In a notebook entry dated August 9, 1962, Flavin wrote:

Last week in the Metropolitan, I saw a large icon from the school of Novgorod. I smiled when I recognized it. It had more than its painting. There was a physical feeling in the panel. Its recurving warp bore a history. The icon had that magical presiding presence which I have tried to realize in my own icons. But my icons differ from a Byzantine Christ held in majesty; they are dumb—anonymous and inglorious. They’re as mute and undistinguished as the run of our architecture. My icons do not raise up the blessed savior in elaborate cathedrals, they are constructed concentrations celebrating barren rooms. They bring a limited light.3

When installed in Flavin’s 1964 exhibition at Kaymar Gallery, this work was hung so that the red incandescent light bulb was on the “top” of the work. Later, when installed at 101 Spring Street in the early 1970s, this piece was oriented the other way up, with the incandescent light bulb hanging from the “bottom” of the piece.

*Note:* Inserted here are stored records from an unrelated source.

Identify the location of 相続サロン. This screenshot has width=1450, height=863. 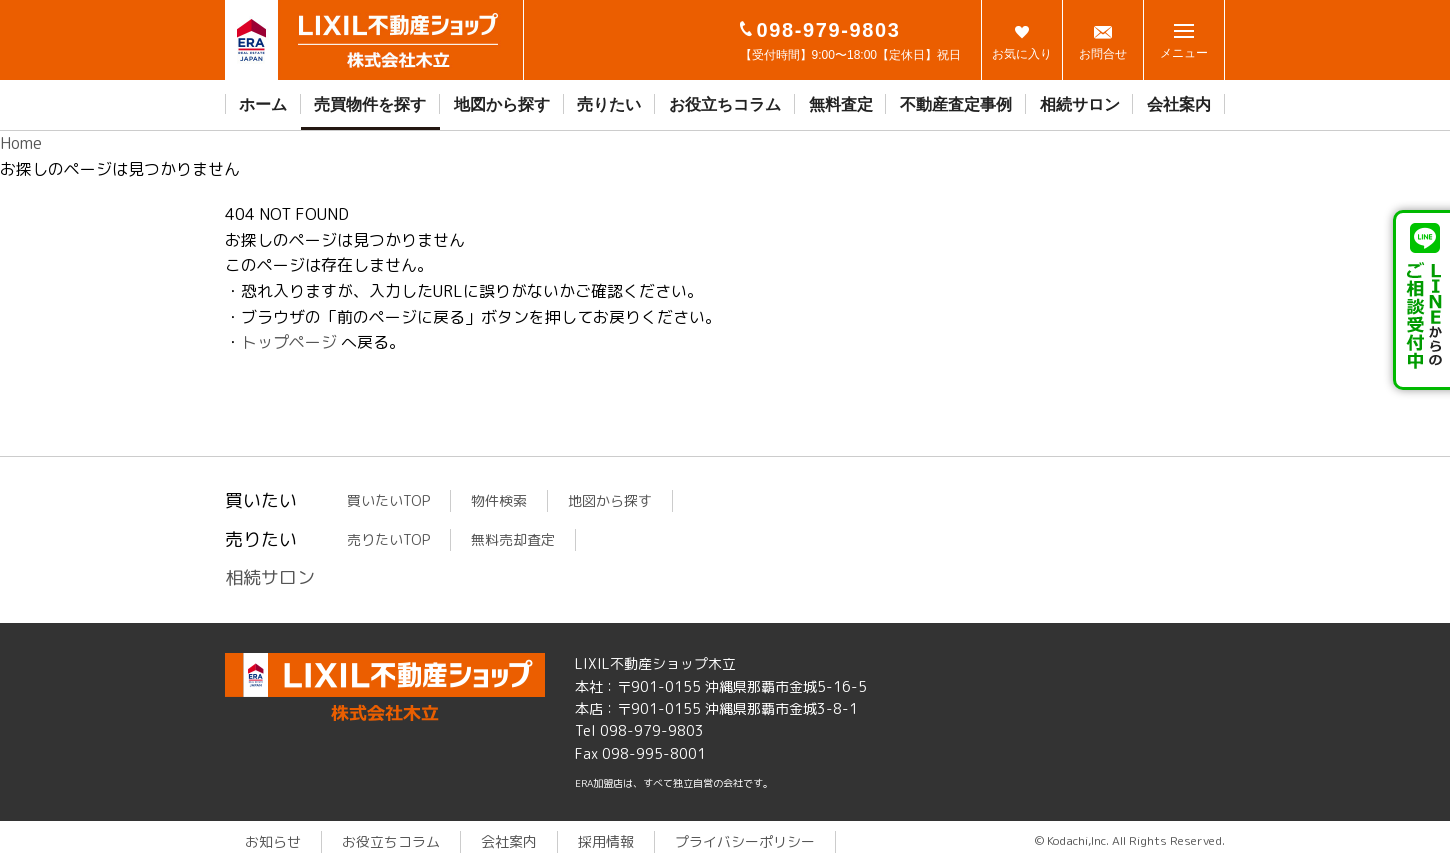
(1080, 104).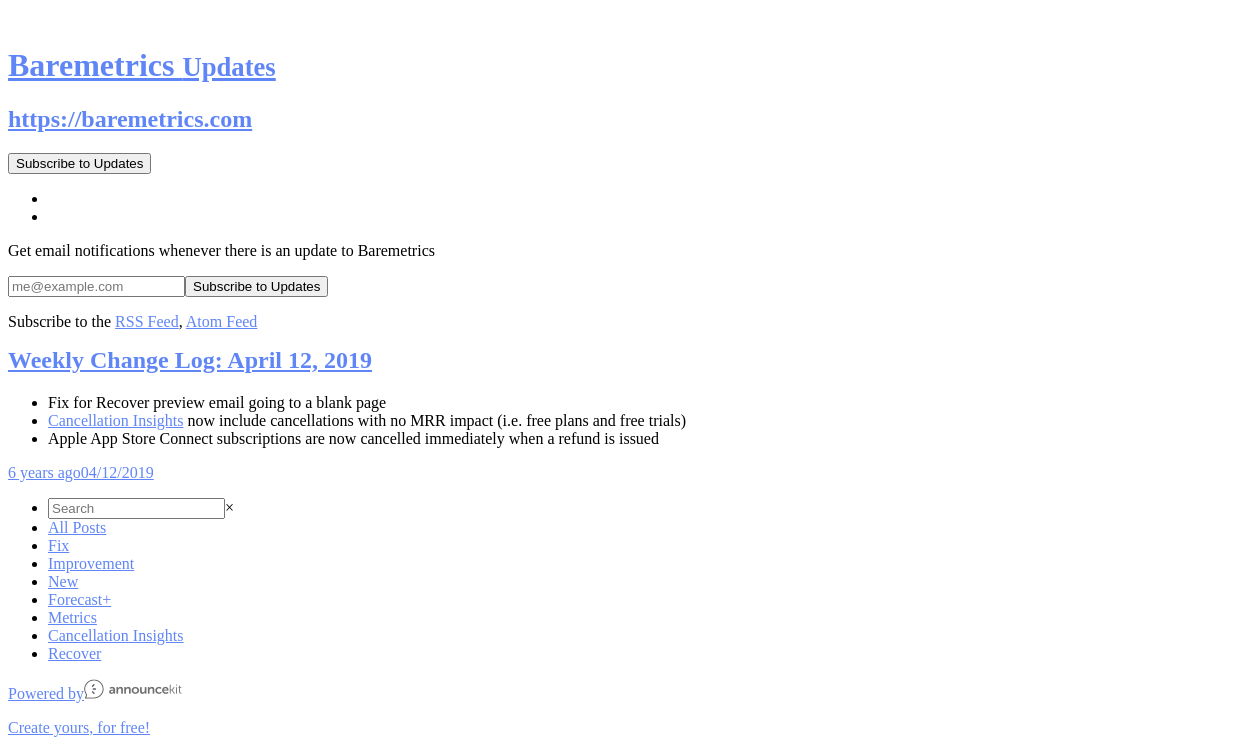 This screenshot has height=753, width=1241. I want to click on Fix, so click(58, 545). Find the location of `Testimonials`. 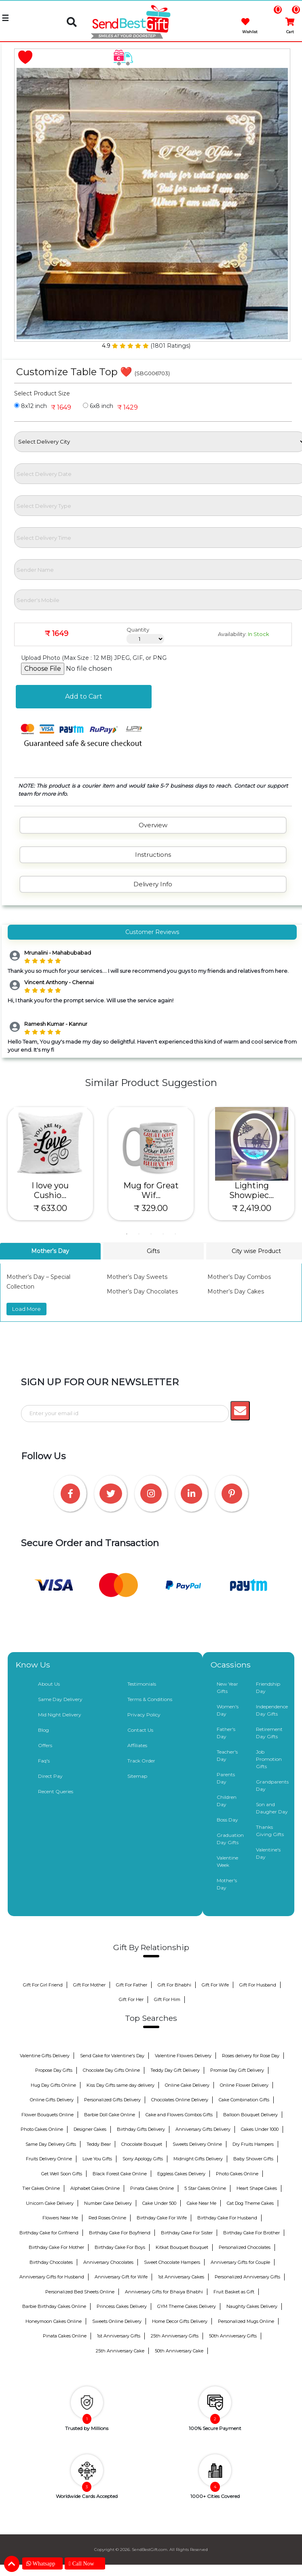

Testimonials is located at coordinates (141, 1684).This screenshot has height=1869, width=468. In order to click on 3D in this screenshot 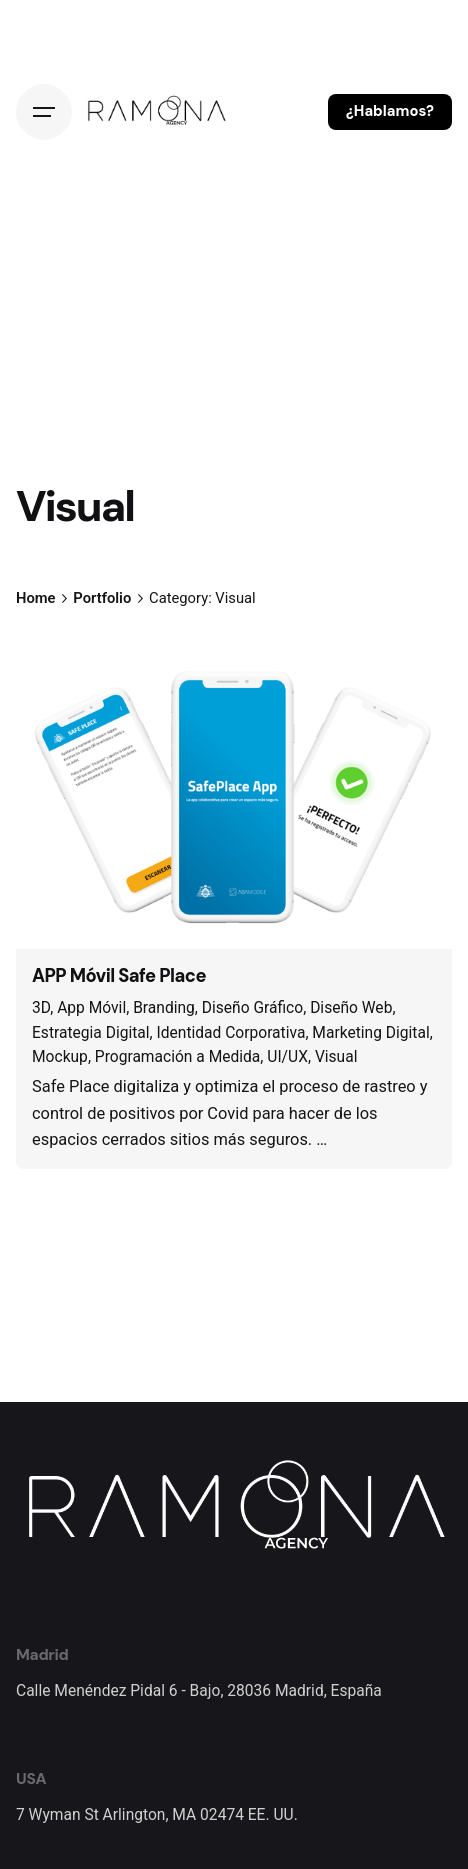, I will do `click(41, 1008)`.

1 Marianne Stockebrand, “A Conversation with John Wesley,” Chinati Foundation newsletter 10 (October 2005), 1.
2 Donald Judd, “In the Galleries” (April 1964), in Donald Judd: Complete Writings 1959–1975 (1975; repr., New York: Judd Foundation, 2015), 124.
3 Michael Govan, “Irony and Light,” in Michael Govan and Tiffany Bell, Dan Flavin: A Retrospective, exh. cat. (New York: Dia Art Foundation; New Haven, CT: Yale University Press, 2004), 29.